◆ **Working data**
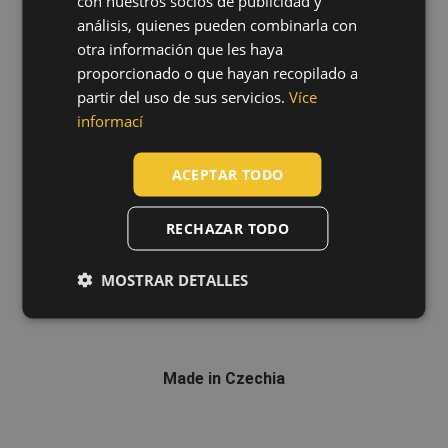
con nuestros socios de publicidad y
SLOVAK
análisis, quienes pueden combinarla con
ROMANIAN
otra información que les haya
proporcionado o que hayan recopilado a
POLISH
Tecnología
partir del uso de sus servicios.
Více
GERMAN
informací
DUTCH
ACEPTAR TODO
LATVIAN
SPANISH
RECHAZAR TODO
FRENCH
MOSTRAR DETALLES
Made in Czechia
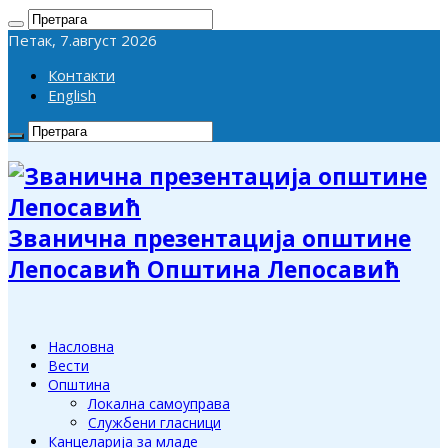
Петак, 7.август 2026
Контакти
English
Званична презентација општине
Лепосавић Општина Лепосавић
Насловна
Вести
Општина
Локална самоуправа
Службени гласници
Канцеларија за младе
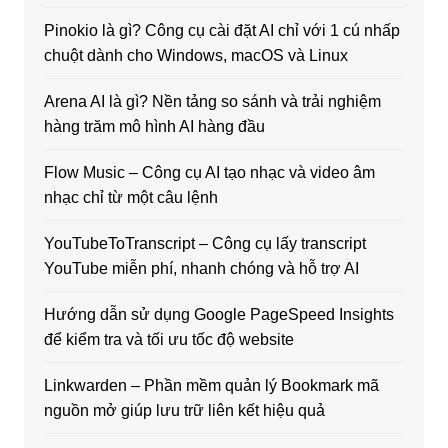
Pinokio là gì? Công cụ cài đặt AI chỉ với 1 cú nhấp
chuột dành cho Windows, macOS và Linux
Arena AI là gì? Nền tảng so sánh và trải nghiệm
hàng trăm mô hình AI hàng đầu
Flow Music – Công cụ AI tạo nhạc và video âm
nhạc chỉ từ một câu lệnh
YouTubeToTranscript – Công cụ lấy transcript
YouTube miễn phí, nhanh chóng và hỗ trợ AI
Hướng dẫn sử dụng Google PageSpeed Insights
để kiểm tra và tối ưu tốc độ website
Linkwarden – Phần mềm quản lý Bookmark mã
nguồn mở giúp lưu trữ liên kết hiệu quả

* * *

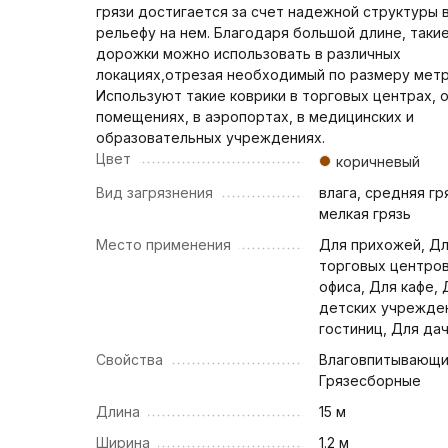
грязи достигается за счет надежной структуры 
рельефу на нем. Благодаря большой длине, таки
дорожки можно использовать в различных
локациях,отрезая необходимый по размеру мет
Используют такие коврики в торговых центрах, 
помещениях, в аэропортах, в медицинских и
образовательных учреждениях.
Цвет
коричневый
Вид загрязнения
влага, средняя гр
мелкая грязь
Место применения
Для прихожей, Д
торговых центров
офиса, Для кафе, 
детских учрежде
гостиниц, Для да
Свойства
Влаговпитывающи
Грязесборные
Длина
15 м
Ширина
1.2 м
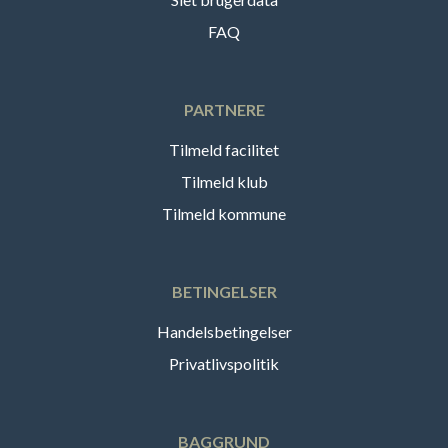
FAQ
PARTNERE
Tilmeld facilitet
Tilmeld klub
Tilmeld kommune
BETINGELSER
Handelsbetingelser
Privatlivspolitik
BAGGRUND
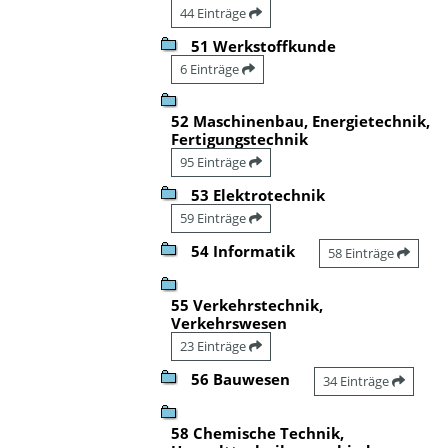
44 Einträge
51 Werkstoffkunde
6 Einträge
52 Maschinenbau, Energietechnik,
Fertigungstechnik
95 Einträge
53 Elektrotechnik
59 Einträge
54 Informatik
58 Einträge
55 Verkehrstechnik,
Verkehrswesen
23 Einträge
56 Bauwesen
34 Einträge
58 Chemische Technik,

◆ **What you are asked to do**
Print from the line containing "Лепосавић Општина Лепосавић" through the line containing "nhạc chỉ từ một câu lệnh" in the data above, exactly as the lines stand, and omit every picture.

◆ **Result**
Лепосавић Општина Лепосавић
Насловна
Вести
Општина
Локална самоуправа
Службени гласници
Канцеларија за младе
Pinokio là gì? Công cụ cài đặt AI chỉ với 1 cú nhấp
chuột dành cho Windows, macOS và Linux
Arena AI là gì? Nền tảng so sánh và trải nghiệm
hàng trăm mô hình AI hàng đầu
Flow Music – Công cụ AI tạo nhạc và video âm
nhạc chỉ từ một câu lệnh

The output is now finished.